Mortgage servicers play critical role in how U.S. foreclosures affect communities

by Ryan Smith03 Aug 2015
Mortgage servicers can play a critical role in whether communities experience the negative effects of foreclosure sales, according to a new study.

The study, conducted by Abt Associates senior analyst Hannah Thomas, found that the sales practices favored by mortgage servicers generally favor investor-buyers. Those buyers are generally in better shape to absord the risk of a foreclosure sale.
However, the study found that those practices could lead to higher property vacancy rates. Higher vacancy rates lead to declining property value, which in turn can lead to increases in criminal activity.

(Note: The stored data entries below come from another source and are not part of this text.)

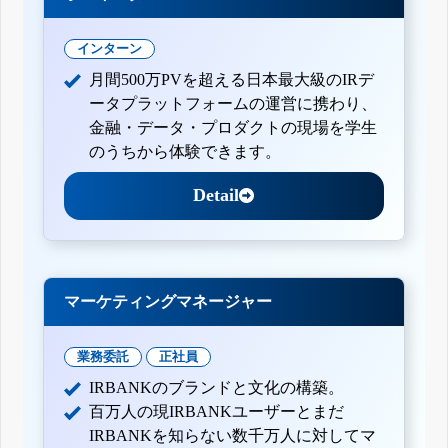
インターン
月間500万PVを超える日本最大級のIRデ
ータプラットフォームの運営に携わり、
金融・データ・プロダクトの現場を学生
のうちから体験できます。
Detail
マーケティングマネージャー
業務委託
正社員
IRBANKのブランドと文化の構築。
百万人の現IRBANKユーザーとまだ
IRBANKを知らない数千万人に対してマ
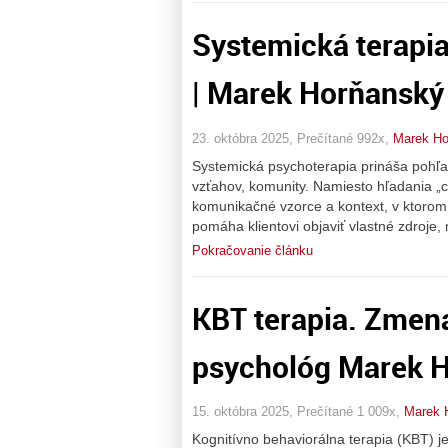
Systemická terapia
| Marek Horňanský
23. októbra 2025, Prečítané 992x,
Marek Ho
Systemická psychoterapia prináša pohľa
vzťahov, komunity. Namiesto hľadania „c
komunikačné vzorce a kontext, v ktorom
pomáha klientovi objaviť vlastné zdroje
Pokračovanie článku
KBT terapia. Zmena
psychológ Marek 
15. októbra 2025, Prečítané 1 009x,
Marek 
Kognitívno behaviorálna terapia (KBT) 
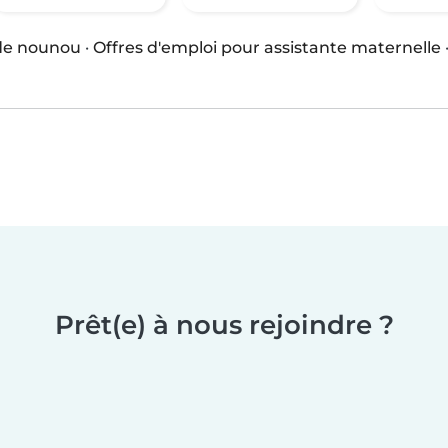
 de nounou
·
Offres d'emploi pour assistante maternelle
Prêt(e) à nous rejoindre ?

“Preserving community assets is a critical component in maintaining and improving neighborhood quality of life,” Thomas said. “There are a few simple steps we can take to ensure that our housing credit and foreclosure systems work toward building neighborhoods up rather than tearing them apart.”

According to the study, because the majority of home loans are serviced by just a few large companies, those companies tend to have a “one-size-fits-all” strategy when dealing with delinquent homeowners. As a result, foreclosed properties sell lower and have a higher vacancy risk.

Thomas made two policy recommendations to address the issue:
  • Working with homeowners to help them find mortgages they can afford and allowing them to re-purchase their foreclosed homes at current market value
  • Creating a real estate network that would connect underwater homeowenrs to buyers who are ready to close
Taking those steps, she said, could help prevent delinquent homes from becoming lender-owned.